Head of Learning and Outreach Department at House of European History

Missions Publiques. What would you like participants to take away from this experience?

Laurence Bragard. I hope they will be proud of what they have co-created, proud to have shown that collaboration at this scale is possible, across countries and contexts. Teachers spend their days asking students to work together; now we are asking the same of them. And rather than simply listening during a professional development day, they will be creating the content themselves. That sense of ownership is what I most hope they will take with them.

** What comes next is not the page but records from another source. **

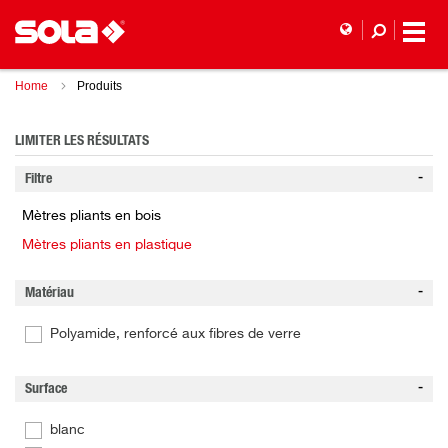
Home
Produits
LIMITER LES RÉSULTATS
Filtre
Mètres pliants en bois
Mètres pliants en plastique
Matériau
Polyamide, renforcé aux fibres de verre
Surface
blanc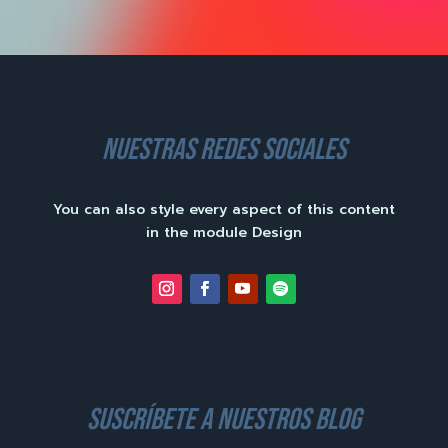
nuestras redes sociales
You can also style every aspect of this content
in the module Design
suscríbete a nuestros blog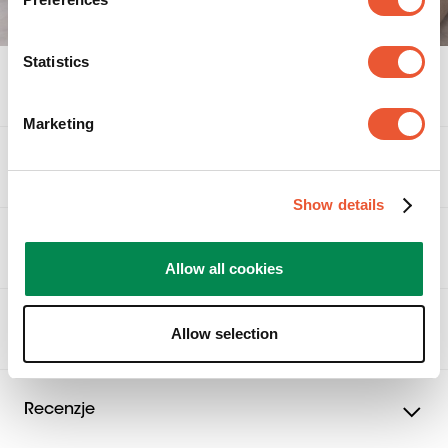
Statistics
Specyfikacje
Marketing
Akcesoria
Show details
Produkty powiązane
Allow all cookies
Nagrody i certyfikaty
Allow selection
Recenzje
Recenzje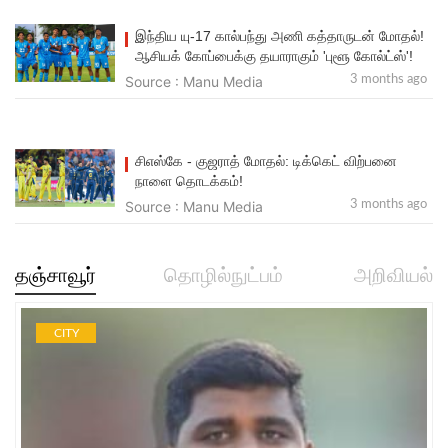
இந்திய யு-17 கால்பந்து அணி கத்தாருடன் மோதல்!
ஆசியக் கோப்பைக்கு தயாராகும் 'புளூ கோல்ட்ஸ்'!
Source : Manu Media
3 months ago
சிஎஸ்கே - குஜ​ராத் மோதல்: டிக்கெட் விற்​பனை
நாளை தொடக்கம்!
Source : Manu Media
3 months ago
தஞ்சாவூர்
தொழில்நுட்பம்
அறிவியல்
CITY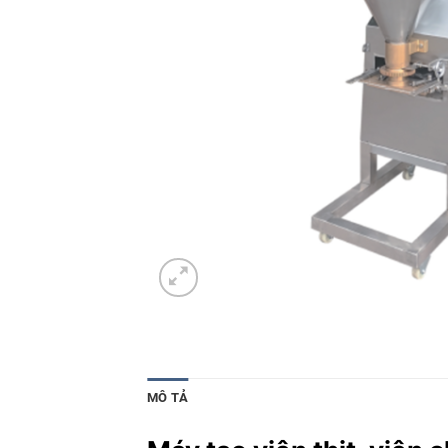
MÔ TẢ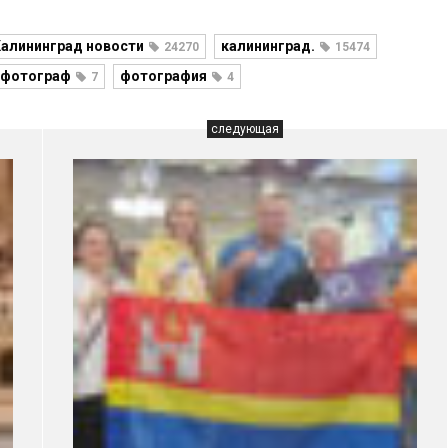
алининград новости
калининград.
24270
15474
фотограф
фотография
7
4
следующая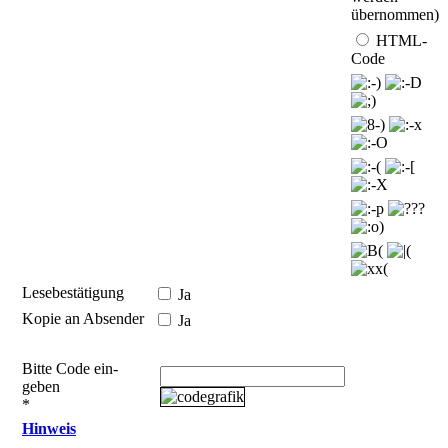
übernommen)
HTML-
Code
Lesebestätigung
Ja
Kopie an Absender
Ja
Bitte Code ein­
geben
*
Hinweis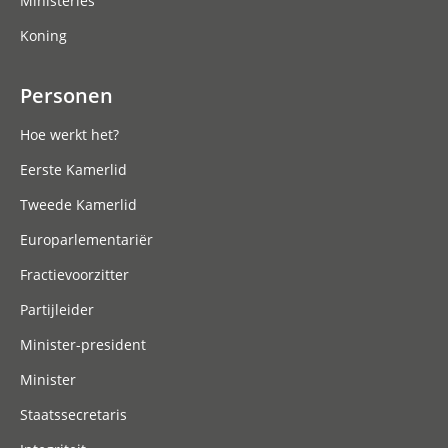
Ministeries
Koning
Personen
Hoe werkt het?
Eerste Kamerlid
Tweede Kamerlid
Europarlementariër
Fractievoorzitter
Partijleider
Minister-president
Minister
Staatssecretaris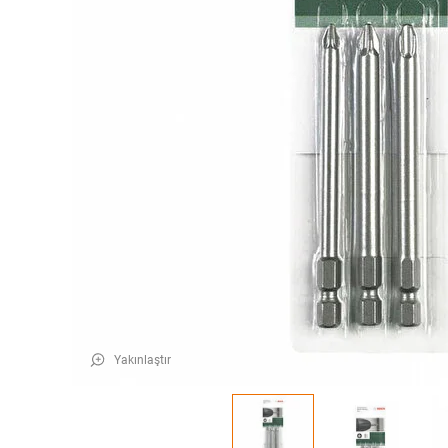
Yakınlaştır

Guido Gerrichhauzen. I echo that. I hope they genuinely embrace hope: not as naïve optimism, but as an antidote to hopelessness. The alternative to hope is hopelessness, and that is exactly what we need to avoid. For me, hope embraces critical reflection, collaboration, and openness to change and improvement. If teachers leave this conference with that energy, this sense of engagement, and if the manifesto becomes something they can share and build upon, that would be a great achievement.